TOKYO -- Ever get the feeling you are being watched? From next year, that may well be true at some stores in Japan, when Konica Minolta launches a new artificial intelligence system that tracks customer behavior.
The system observes people as they browse through a store, logging which products they pick up, and helps identify why people do, or do not, buy certain things.
Retailers can then use the data to review shelving arrangements and sales promotion strategies.
A camera installed on the ceiling keeps track of changes in the position of shoppers' elbows, hands and other body parts and records which products they pick up by observing how their posture changes. It also logs their gender and which age bracket they fall into.
For privacy purposes, faces will be blurred.
By comparing what the camera sees with point-of-sales data, retailers can see which products are not making it to the cash register.
The company has been conducting verification tests of the system with a major cosmetics maker since February and hopes to launch it commercially in April.
The plan is to roll out the system at 20 to 30 locations in the year ending March 2019. The service is expected to cost a few million yen per survey, with prices varying according to the length of the project and number of stores involved.
A similar system has already been put to use in nursing homes to detect changes in residents' postures and notify caregivers of anything out of the ordinary.
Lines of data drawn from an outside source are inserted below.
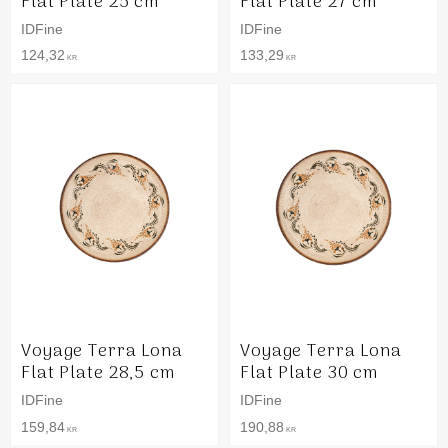
Flat Plate 25 cm
Flat Plate 27 cm
IDFine
IDFine
124,32
133,29
KR
KR
Voyage Terra Lona
Voyage Terra Lona
Flat Plate 28,5 cm
Flat Plate 30 cm
IDFine
IDFine
159,84
190,88
KR
KR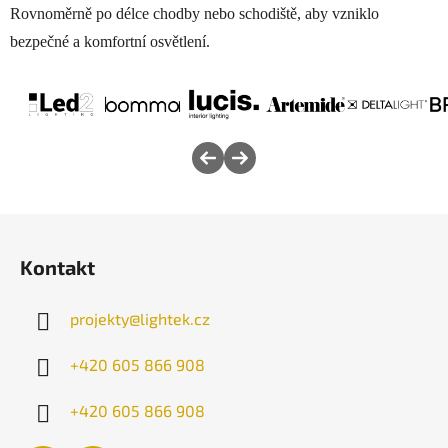
Rovnoměrně po délce chodby nebo schodiště, aby vzniklo
bezpečné a komfortní osvětlení.
Z
á
Kontakt
p
a
projekty
@
lightek.cz
t
í
+420 605 866 908
+420 605 866 908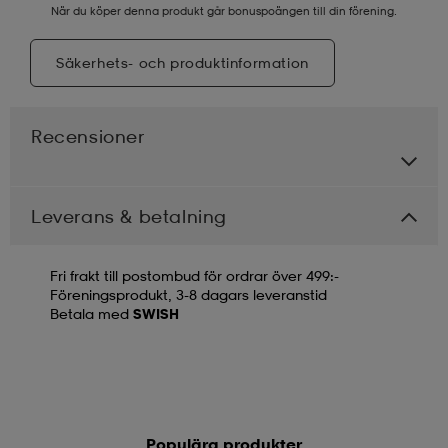
När du köper denna produkt går bonuspoängen till din förening.
Säkerhets- och produktinformation
Recensioner
Leverans & betalning
Fri frakt till postombud för ordrar över 499:-
Föreningsprodukt, 3-8 dagars leveranstid
Betala med
SWISH
Populära produkter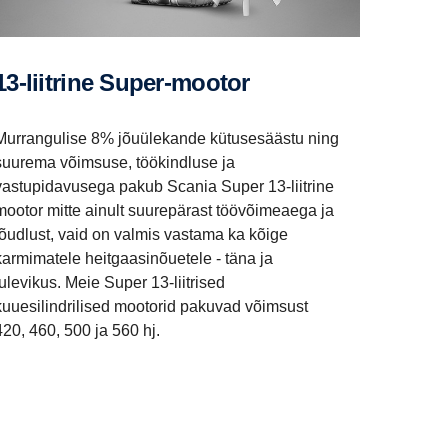
13-liitrine Super-mootor
Murrangulise 8% jõuülekande kütusesäästu ning
suurema võimsuse, töökindluse ja
vastupidavusega pakub Scania Super 13-liitrine
mootor mitte ainult suurepärast töövõimeaega ja
jõudlust, vaid on valmis vastama ka kõige
karmimatele heitgaasinõuetele - täna ja
tulevikus. Meie Super 13-liitrised
kuuesilindrilised mootorid pakuvad võimsust
420, 460, 500 ja 560 hj.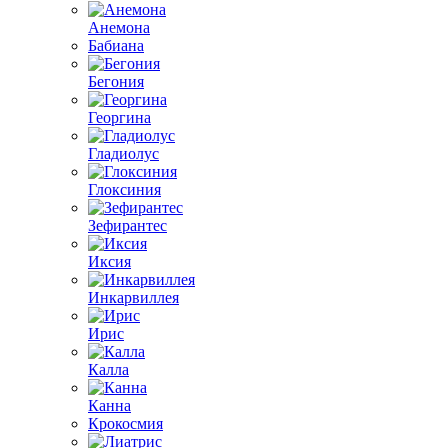
Анемона
Бабиана
Бегония
Георгина
Гладиолус
Глоксиния
Зефирантес
Иксия
Инкарвиллея
Ирис
Калла
Канна
Крокосмия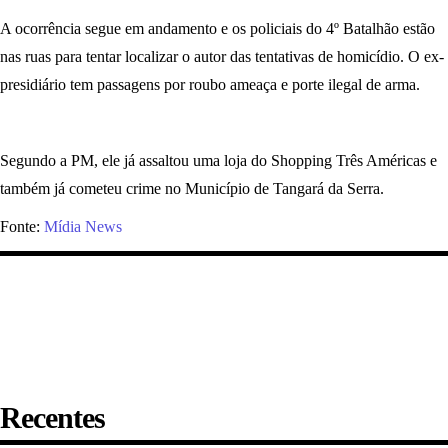
A ocorrência segue em andamento e os policiais do 4º Batalhão estão
nas ruas para tentar localizar o autor das tentativas de homicídio. O ex-
presidiário tem passagens por roubo ameaça e porte ilegal de arma.
Segundo a PM, ele já assaltou uma loja do Shopping Três Américas e
também já cometeu crime no Município de Tangará da Serra.
Fonte:
Mídia News
Recentes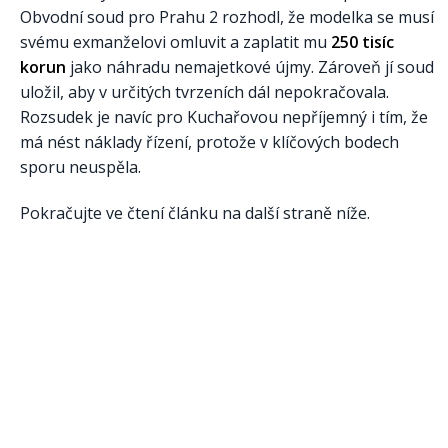
Obvodní soud pro Prahu 2 rozhodl, že modelka se musí
svému exmanželovi omluvit a zaplatit mu
250 tisíc
korun
jako náhradu nemajetkové újmy. Zároveň jí soud
uložil, aby v určitých tvrzeních dál nepokračovala.
Rozsudek je navíc pro Kuchařovou nepříjemný i tím, že
má nést náklady řízení, protože v klíčových bodech
sporu neuspěla.
Pokračujte ve čtení článku na další straně níže.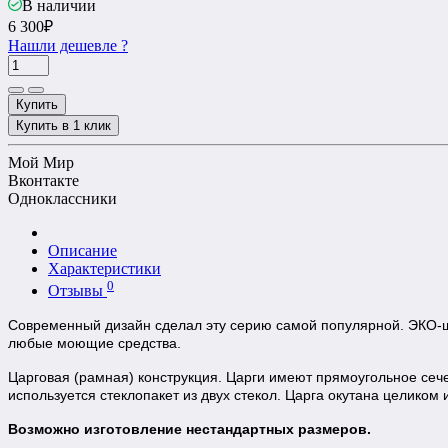
В наличии
6 300₽
Нашли дешевле ?
Купить
Купить в 1 клик
Мой Мир
Вконтакте
Одноклассники
Описание
Характеристики
0
Отзывы
Современный дизайн сделал эту серию самой популярной. ЭКО-ш
любые моющие средства.
Царговая (рамная) конструкция. Царги имеют прямоугольное се
используется стеклопакет из двух стекол. Царга окутана целиком
Возможно изготовление нестандартных размеров.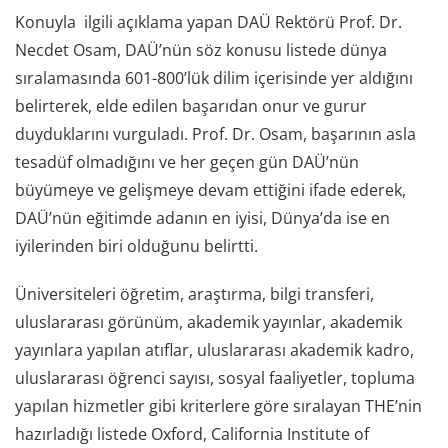
Konuyla ilgili açıklama yapan DAÜ Rektörü Prof. Dr.
Necdet Osam, DAÜ’nün söz konusu listede dünya
sıralamasında 601-800’lük dilim içerisinde yer aldığını
belirterek, elde edilen başarıdan onur ve gurur
duyduklarını vurguladı. Prof. Dr. Osam, başarının asla
tesadüf olmadığını ve her geçen gün DAÜ’nün
büyümeye ve gelişmeye devam ettiğini ifade ederek,
DAÜ’nün eğitimde adanın en iyisi, Dünya’da ise en
iyilerinden biri olduğunu belirtti.
Üniversiteleri öğretim, araştırma, bilgi transferi,
uluslararası görünüm, akademik yayınlar, akademik
yayınlara yapılan atıflar, uluslararası akademik kadro,
uluslararası öğrenci sayısı, sosyal faaliyetler, topluma
yapılan hizmetler gibi kriterlere göre sıralayan THE’nin
hazırladığı listede Oxford, California Institute of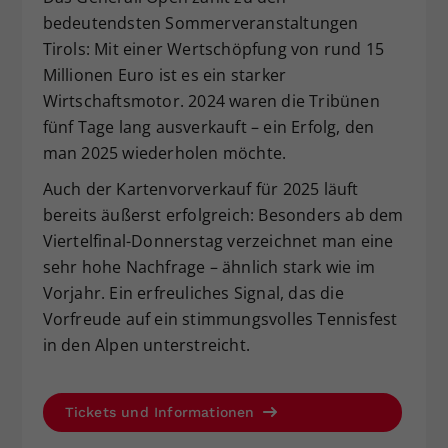
bedeutendsten Sommerveranstaltungen
Tirols: Mit einer Wertschöpfung von rund 15
Millionen Euro ist es ein starker
Wirtschaftsmotor. 2024 waren die Tribünen
fünf Tage lang ausverkauft – ein Erfolg, den
man 2025 wiederholen möchte.
Auch der Kartenvorverkauf für 2025 läuft
bereits äußerst erfolgreich: Besonders ab dem
Viertelfinal-Donnerstag verzeichnet man eine
sehr hohe Nachfrage – ähnlich stark wie im
Vorjahr. Ein erfreuliches Signal, das die
Vorfreude auf ein stimmungsvolles Tennisfest
in den Alpen unterstreicht.
Tickets und Informationen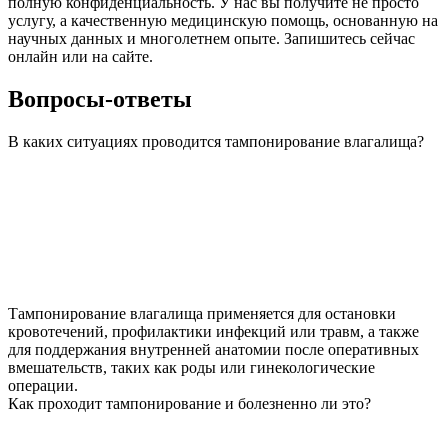
полную конфиденциальность. У нас вы получите не просто
услугу, а качественную медицинскую помощь, основанную на
научных данных и многолетнем опыте. Запишитесь сейчас
онлайн или на сайте.
Вопросы-ответы
В каких ситуациях проводится тампонирование влагалища?
Тампонирование влагалища применяется для остановки
кровотечений, профилактики инфекций или травм, а также
для поддержания внутренней анатомии после оперативных
вмешательств, таких как роды или гинекологические
операции.
Как проходит тампонирование и болезненно ли это?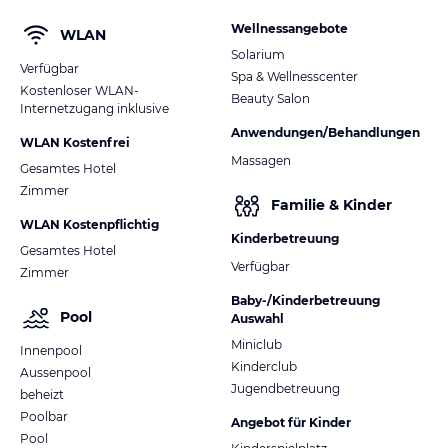
Wellnessangebote
WLAN
Solarium
Verfügbar
Spa & Wellnesscenter
Kostenloser WLAN-
Beauty Salon
Internetzugang inklusive
Anwendungen/Behandlungen
WLAN Kostenfrei
Massagen
Gesamtes Hotel
Zimmer
Familie & Kinder
WLAN Kostenpflichtig
Kinderbetreuung
Gesamtes Hotel
Verfügbar
Zimmer
Baby-/Kinderbetreuung
Pool
Auswahl
Miniclub
Innenpool
Kinderclub
Aussenpool
Jugendbetreuung
beheizt
Poolbar
Angebot für Kinder
Pool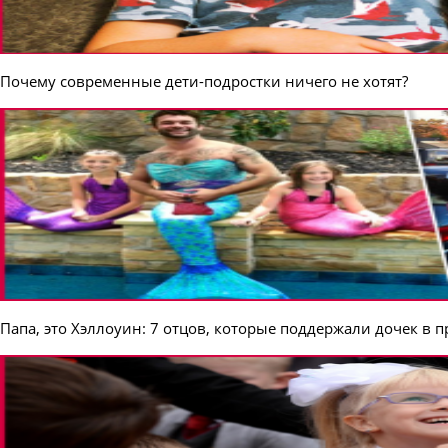
Почему современные дети-подростки ничего не хотят?
Папа, это Хэллоуин: 7 отцов, которые поддержали дочек в 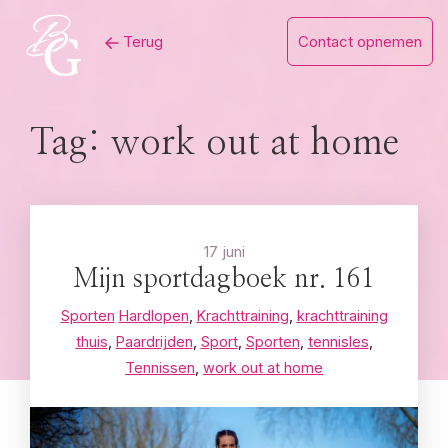
Skip
Terug
Contact opnemen
to
content
Tag:
work out at home
17 juni
Mijn sportdagboek nr. 161
Sporten
Hardlopen
,
Krachttraining
,
krachttraining
thuis
,
Paardrijden
,
Sport
,
Sporten
,
tennisles
,
Tennissen
,
work out at home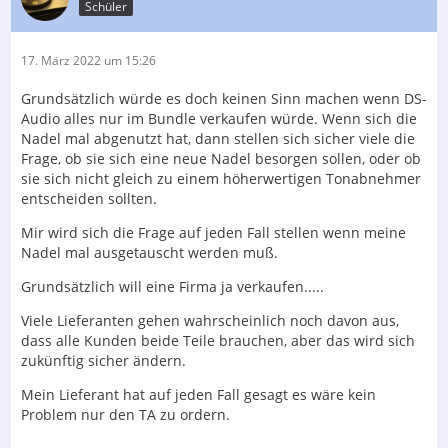
Schüler
17. März 2022 um 15:26
Grundsätzlich würde es doch keinen Sinn machen wenn DS-
Audio alles nur im Bundle verkaufen würde. Wenn sich die
Nadel mal abgenutzt hat, dann stellen sich sicher viele die
Frage, ob sie sich eine neue Nadel besorgen sollen, oder ob
sie sich nicht gleich zu einem höherwertigen Tonabnehmer
entscheiden sollten.
Mir wird sich die Frage auf jeden Fall stellen wenn meine
Nadel mal ausgetauscht werden muß.
Grundsätzlich will eine Firma ja verkaufen.....
Viele Lieferanten gehen wahrscheinlich noch davon aus,
dass alle Kunden beide Teile brauchen, aber das wird sich
zukünftig sicher ändern.
Mein Lieferant hat auf jeden Fall gesagt es wäre kein
Problem nur den TA zu ordern.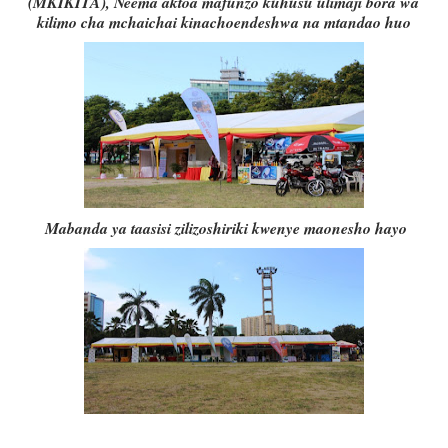
(MKIKITA), Neema aktoa mafunzo kuhusu ulimaji bora wa
kilimo cha mchaichai kinachoendeshwa na mtandao huo
Mabanda ya taasisi zilizoshiriki kwenye maonesho hayo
With the domestic office equipment market shrinking, Konica Minolta has been trying to build new sources of revenue such as through marketing assistance.
The company bought print management service providers Charterhouse PM of the U.K. in 2012 and Ergo Asia of Australia two years later. In April this year, two were consolidated into Konica Minolta Marketing Services.
Competitor NEC has also developed technology that uses AI to understand customer behavior and tracks which products they pick up, with a view to marketing the service's ability to reach beyond point-of-sales data.
Konica Minolta, however, appears to have gotten a head start on its rival in the business of figuring out what makes customers tick.